A report drafted by the Diyarbakır branch of the Turkish Union of Engineers and Architects Chambers (TMMOB) in November 2019 stated that some 400,000 people were displaced from predominantly Kurdish cities during military operations in 2015 and 2016. The report also indicated that the remaining population in those cities has become poorer as some of them have lost their homes and properties.
Meanwhile, the Ministry of Environment and Urban Planning was constructing 5,716 houses in Şırnak, the state-run Anadolu news agency reported last July.

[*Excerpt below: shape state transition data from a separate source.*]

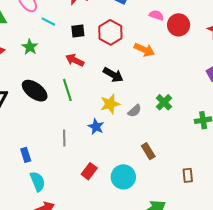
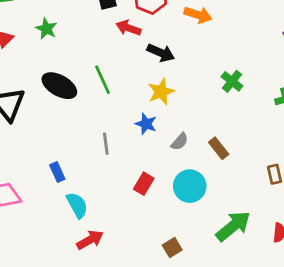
red arrow: (75, 60) -> (128, 28), moved
gray semicircle: (135, 111) -> (180, 142), moved

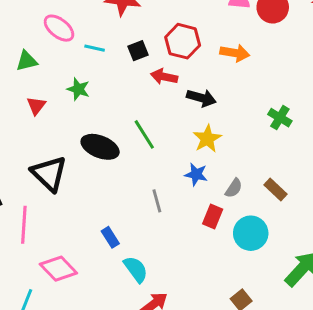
red rectangle: (144, 184) -> (213, 216), moved

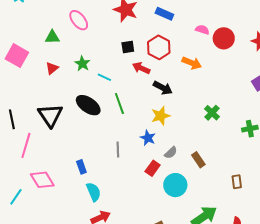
cyan line: (95, 48) -> (104, 77), moved

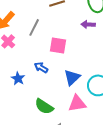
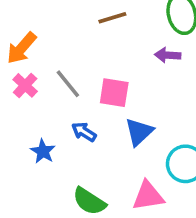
gray line: (34, 27) -> (68, 84), moved, turned -66
blue triangle: (72, 77) -> (139, 132), moved

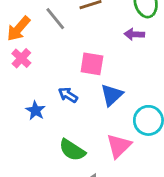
gray line: (68, 84) -> (55, 19), moved
pink triangle: (148, 196) -> (119, 146), turned -36

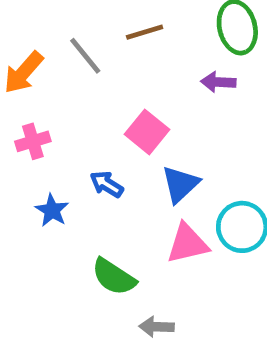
pink cross: (21, 58) -> (33, 141), moved, turned 30
pink square: (92, 64) -> (147, 132), turned 30
pink triangle: (119, 146) -> (187, 244), moved, turned 32

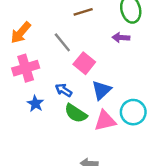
gray line: (85, 56) -> (62, 42), moved
pink cross: (33, 141) -> (26, 68), size x1.5
green semicircle: (114, 277) -> (76, 113), moved

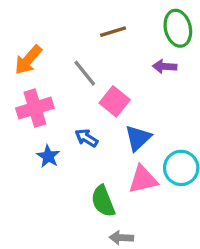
green semicircle: (76, 113) -> (103, 201), moved, turned 35

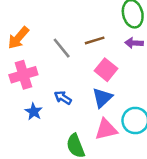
brown line: (113, 32) -> (95, 40), moved
purple arrow: (165, 66) -> (134, 43), moved
pink square: (115, 101) -> (106, 70), moved

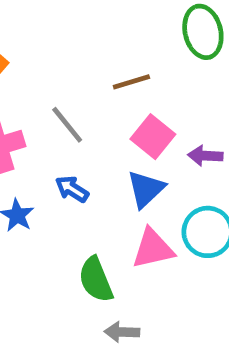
purple arrow: (134, 43) -> (205, 156), moved
gray line: (62, 48) -> (67, 125), moved

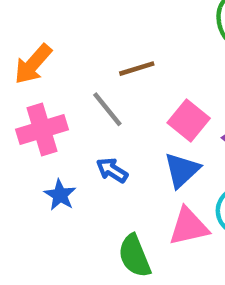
brown line: (131, 82) -> (137, 69), moved

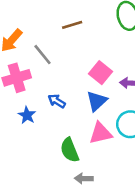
brown line: (137, 69) -> (72, 25), moved
gray line: (107, 109) -> (42, 55), moved

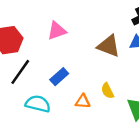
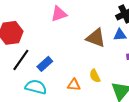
pink triangle: (57, 31) -> (59, 14), moved
blue rectangle: (59, 77) -> (45, 64), moved

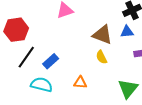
yellow semicircle: (95, 76) -> (102, 57), moved

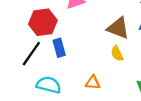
red hexagon: (16, 30) -> (43, 22), moved
blue rectangle: (51, 61) -> (59, 48), moved, turned -63

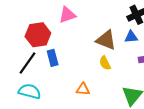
cyan semicircle: (49, 85) -> (30, 91), moved

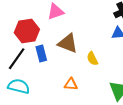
brown triangle: (106, 40) -> (68, 43), moved

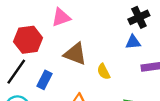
blue rectangle: (41, 54) -> (45, 80), moved, turned 42

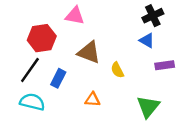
pink triangle: (61, 17) -> (75, 16), turned 30
blue triangle: (133, 42) -> (147, 40), turned 35

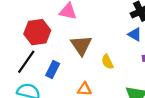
brown triangle: (89, 52) -> (81, 45), turned 35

A total of 3,756 houses had been fully completed at the time, of which 304 had been delivered to the their owners, according to Anadolu.
In February 2019 the European Court of Human Rights (ECtHR) declined to consider complaints regarding incidents in the region during Turkish military operations on the grounds that domestic legal remedies had not yet been exhausted.
In the last local elections, on March 31, 2019, the pro-Kurdish Peoples’ Democratic Party (HDP), which had won in Şırnak for almost 20 consecutive years in landslide electoral victories, lost. The governing Justice and Development Party (AKP) garnered around 62 percent of the vote, while the HDP received only 35 percent. Experts claim that the widespread destruction in southeastern cities and the state-originated violence between 2015 and 2016 scared many of the voters in the region away from supporting the pro-Kurdish party, adding that people also considered the risk of cancellation of the construction projects in the event the governing party did not win.